What does your worldview do for the world?


Yes, I try to find common ground with everyone, doing everything I can to save some. (1 Corinthians 9:22 NLT)

Worldview is critical to our thinking if we want to reach everyone, everywhere with the gospel of welcome — grace turned outward. So it’s important that we check in from time to time on how we are doing with our own personal worldview. The worldview most commonly associated with Christians today does not serve our vision, so we have to be smart.

Worldview is not a battleground. It is not “our” worldview versus “their” worldview. Nor is it our goal to get everyone to have a Christian worldview. Before there is a right or a wrong worldview — before there is a Christian worldview — there is your worldview, and your worldview is the most important.

Here are some worldview questions to think about:

Do you have a worldview that promotes fear of the world or a worldview that promotes curiosity and adventure?

Do you have a worldview that fosters observation or categorization?

Do you have a worldview that emphasizes grace or judgment in the world?

Does your worldview have you generally seeing strangers as friends or as enemies?

Does your worldview belittle others, or make those who disagree with you out to be stupid? (As in: I’m right; you’re an idiot.)

What does your worldview tell you about those who are different from you?

Does our worldview have us all thinking alike as believers? Should it? (If you answered this in the affirmative, then go back to the top and start over.)

Does your worldview make you combative or conciliatory?

Does your worldview enrage or appease? (“Blessed are the peacemakers.”)

Does your worldview divide you from or bring you together with others?

Does your worldview create bridges or walls in the world?

Does your worldview seek common ground with other worldviews, or does it magnify differences?

Is there a biblical worldview? Well that depends on what you mean by a biblical worldview. If it means you look at the world in light of broad biblical concepts such as sin and redemption, law and grace, then yes, there is a biblical worldview. If by biblical worldview you mean primarily looking at society in light of cultural things like abortion, gay marriage and religious freedom (which usually means freedom for our religion, not everyone else’s religion, too, as it should), then no, because these are extra-biblical, politically-charged issues fueled by the culture wars that have been raging for almost 30 years now. This is more of a cultural Christian worldview than it is a biblical worldview, and right now, this cultural Christian worldview is the most prevalent. It’s where almost all discussions of worldview in the Christian world end up.

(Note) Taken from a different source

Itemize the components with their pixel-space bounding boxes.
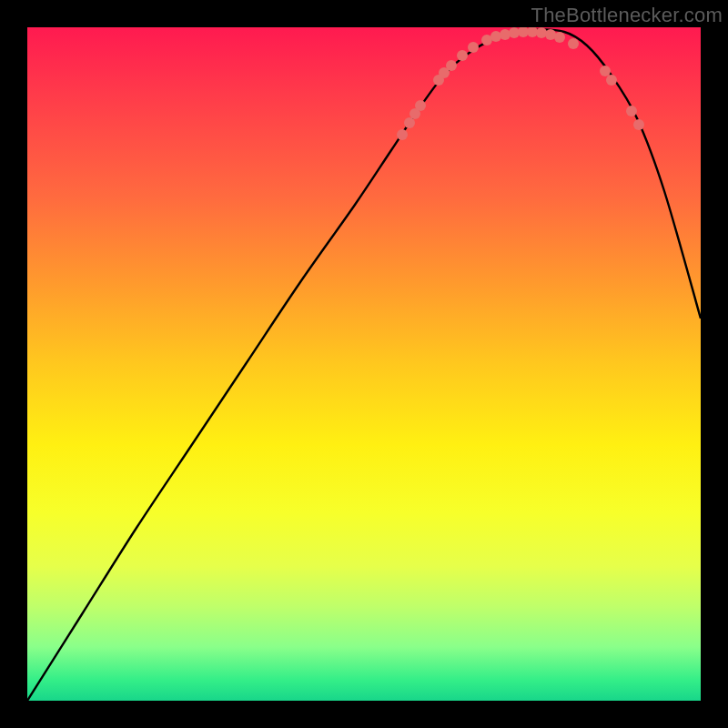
watermark-text: TheBottlenecker.com <box>531 4 723 27</box>
chart-gradient-background <box>27 27 701 701</box>
chart-frame <box>27 27 701 701</box>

I think you can see the trend towards a culturally-resistant worldview versus a culturally-relevant worldview. I believe that — for the sake of spreading the gospel of welcome: grace turned outward — we want a worldview that does not pit us against the very people we are trying to reach.

Too many are too concerned about making society compatible with Christian beliefs than in helping people to come to believe in Jesus. What good is a society that is culturally Christian if the vast majority of people in that society don’t know Jesus?

I’ll say it again because I don’t think we can say it too much: Instead of trying to make society more Christian, we need to focus on making ourselves more vitally Christian in society for the sole purpose of leading others to Christ.

Getting the world to be more “Christian” without leading people to Christ is useless, not to mention, it’s just plain selfish.

Yes, I try to find common ground with everyone, doing everything I can to save some. (1 Corinthians 9:22 NLT)

This entry was posted in Christianity and politics, Religious freedom, Worldview and tagged . Bookmark the permalink.

4 Responses to What does your worldview do for the world?

  1. Mark D Seguin says:

    I needed this Catch!

  2. Camille Pronovost says:

    I am surprised that there are not more comments. I think this is one of the best Catches you have ever written!

  3. Lisa in Sunland says:

    I agree this Catch was really important – I’m a few days behind in seeing it. I forwarded to my adult kids and really hope they will read it (and internalize it – and act upon it). And also that they will ask ME those questions from time to time and hold me accountable.